In our recent Big Picture episode, Financial Sense Newshour’s Jim Puplava looks at where bonds are headed and what investors can do to protect themselves.

Interest Rates on the Rise

The Fed is meeting this week and is widely expected to raise interest rates for the sixth time to 1.75%, with additional rate increases a possibility later this year. Long-term interest rates have steadily risen with a recent sharp increase last fall and many experts believe that a new bear market in bonds has begun.

What this means is, many who are invested in bond funds are losing money in a market from which they’ve been conditioned to expect only falling interest rates and rising bond prices. What are the forces driving this change?

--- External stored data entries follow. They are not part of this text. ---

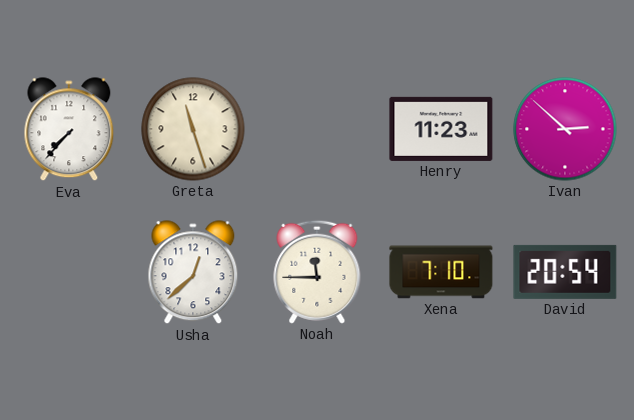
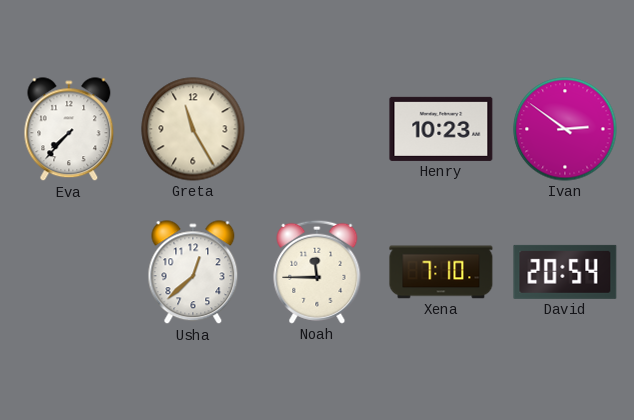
Greta: 11:27 -> 11:25
Henry: 11:23 -> 10:23
Ivan: 2:52 -> 2:51
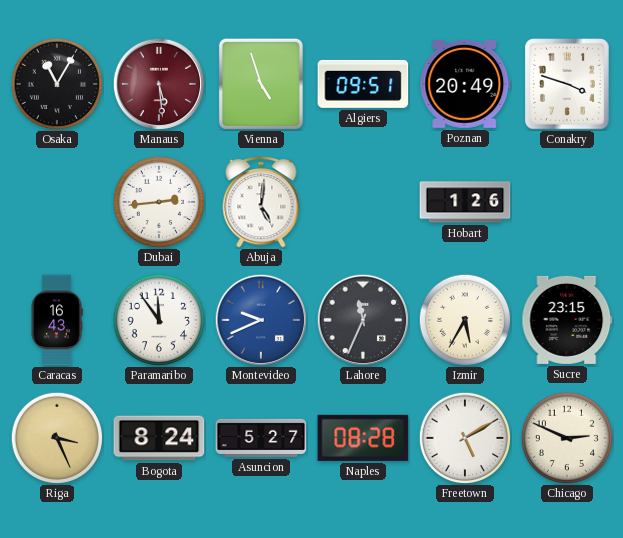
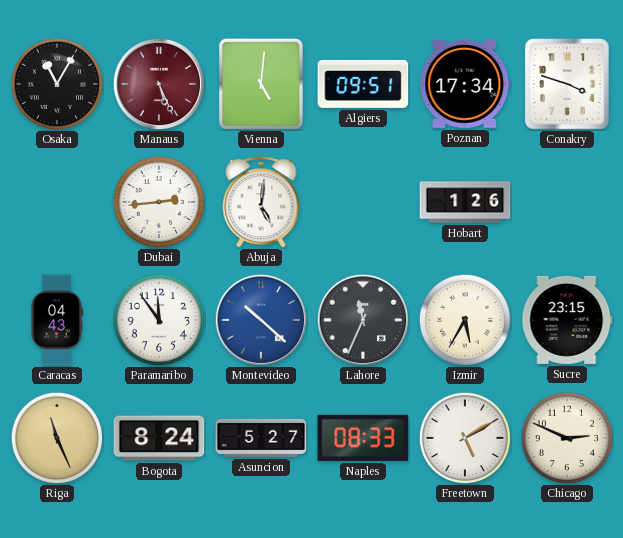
Manaus: 5:29 -> 5:26
Vienna: 4:57 -> 5:01
Poznan: 20:49 -> 17:34
Caracas: 16:43 -> 04:43
Montevideo: 9:41 -> 10:22
Riga: 3:26 -> 11:26
Naples: 08:28 -> 08:33
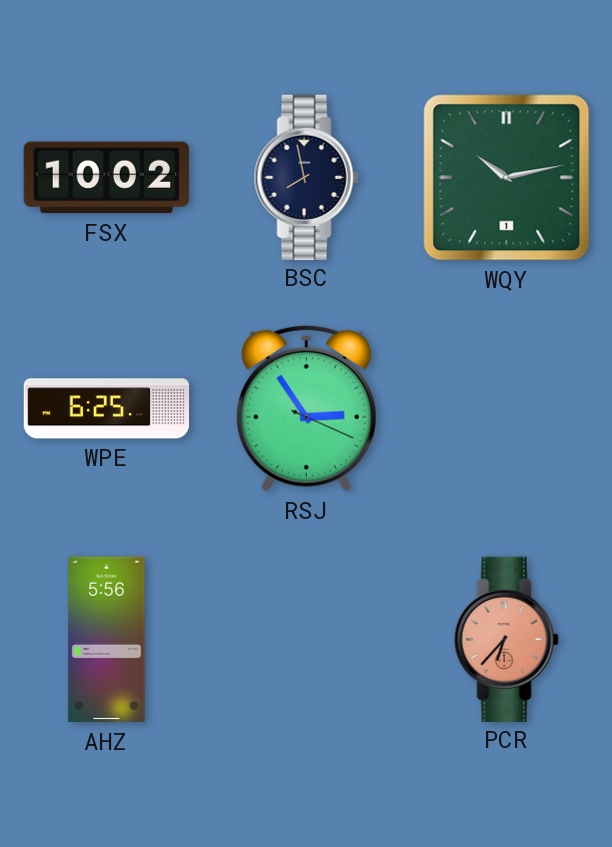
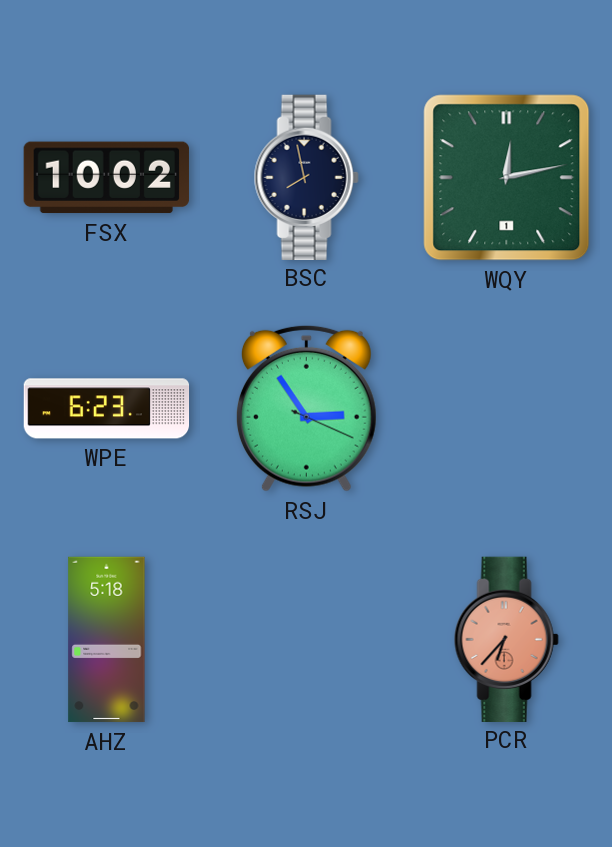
WQY: 10:13 -> 12:13
WPE: 6:25 -> 6:23
AHZ: 5:56 -> 5:18
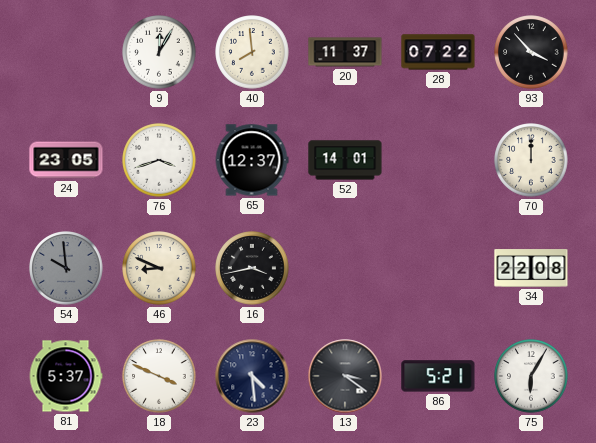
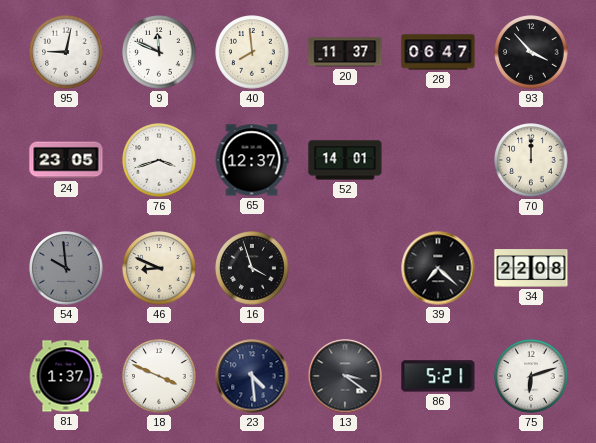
95: none -> 9:02
9: 12:05 -> 11:49
28: 07:22 -> 06:47
16: 3:43 -> 3:57
39: none -> 7:22
81: 5:37 -> 1:37
75: 6:05 -> 6:12
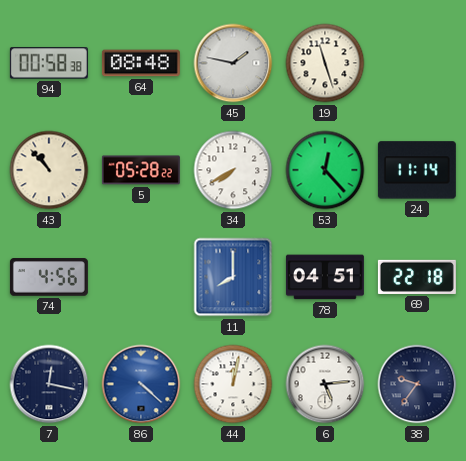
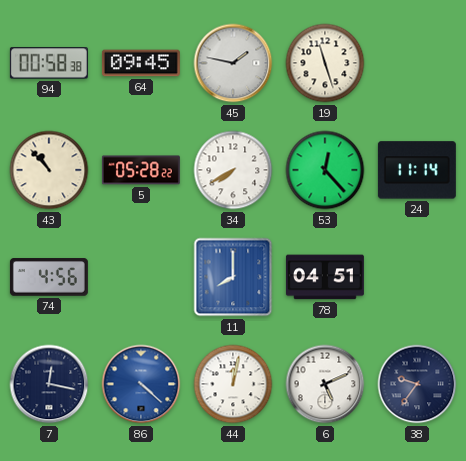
64: 08:48 -> 09:45
69: 22:18 -> none
6: 5:14 -> 5:11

First, growth and inflation are now finally picking up. This is likely going to fuel further action from the Fed. Second, major buyers of government debt — including the Fed itself, as it clears its balance sheet, but also China and Japan — are cutting back on their bond buying.

Additionally, both growth and interest rates are picking up elsewhere, especially in Europe, where the vast majority of negative interest rate bonds were located. Puplava also explained how deficits in the US, which are on track to head back above $1 trillion next year, play an important role in the future trajectory of interest rates.

Inflation Setting In

We’re seeing inflationary pressures appear in the PPI, the CPI, the prices paid component of the ISM, and in import prices, which have a lot to do with the US dollar falling 16 percent from its highs reached in January 2017.

“We’ve gone from a very disinflationary environment … transitioning towards a more inflationary environment,” Puplava said. “It’s not going to be hyperinflation, but inflation will be increasing. So as long as economic growth continues to pick up and inflation heads higher, the Fed will continue with these gradual rate hikes until they break the markets.”